## Exercise description:
Set down only the lines from the one containing "es una televisión" through the final line of the entries below, exactly as they stand, with no pictures.
————
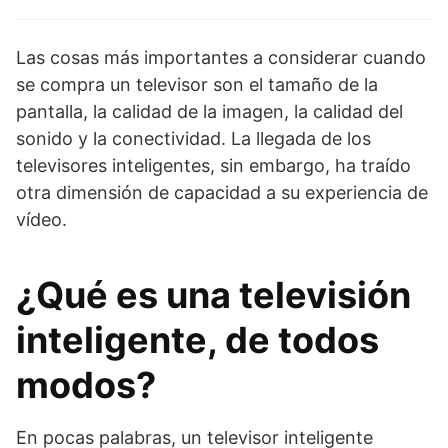
Las cosas más importantes a considerar cuando
se compra un televisor son el tamaño de la
pantalla, la calidad de la imagen, la calidad del
sonido y la conectividad. La llegada de los
televisores inteligentes, sin embargo, ha traído
otra dimensión de capacidad a su experiencia de
vídeo.
¿Qué es una televisión
inteligente, de todos
modos?
En pocas palabras, un televisor inteligente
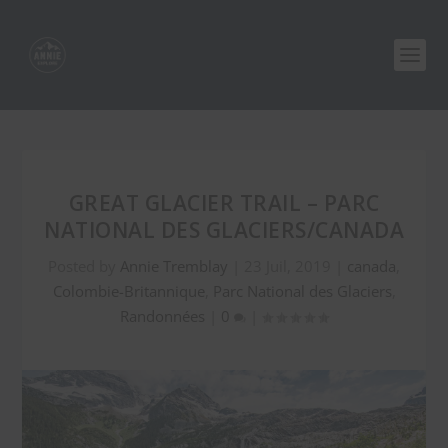
GREAT GLACIER TRAIL – PARC
NATIONAL DES GLACIERS/CANADA
Posted by
Annie Tremblay
|
23 Juil, 2019
|
canada
,
Colombie-Britannique
,
Parc National des Glaciers
,
Randonnées
|
0
|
————
## Task solution:
¿Qué es una televisión
inteligente, de todos
modos?
En pocas palabras, un televisor inteligente
GREAT GLACIER TRAIL – PARC
NATIONAL DES GLACIERS/CANADA
Posted by
Annie Tremblay
|
23 Juil, 2019
|
canada
,
Colombie-Britannique
,
Parc National des Glaciers
,
Randonnées
|
0
|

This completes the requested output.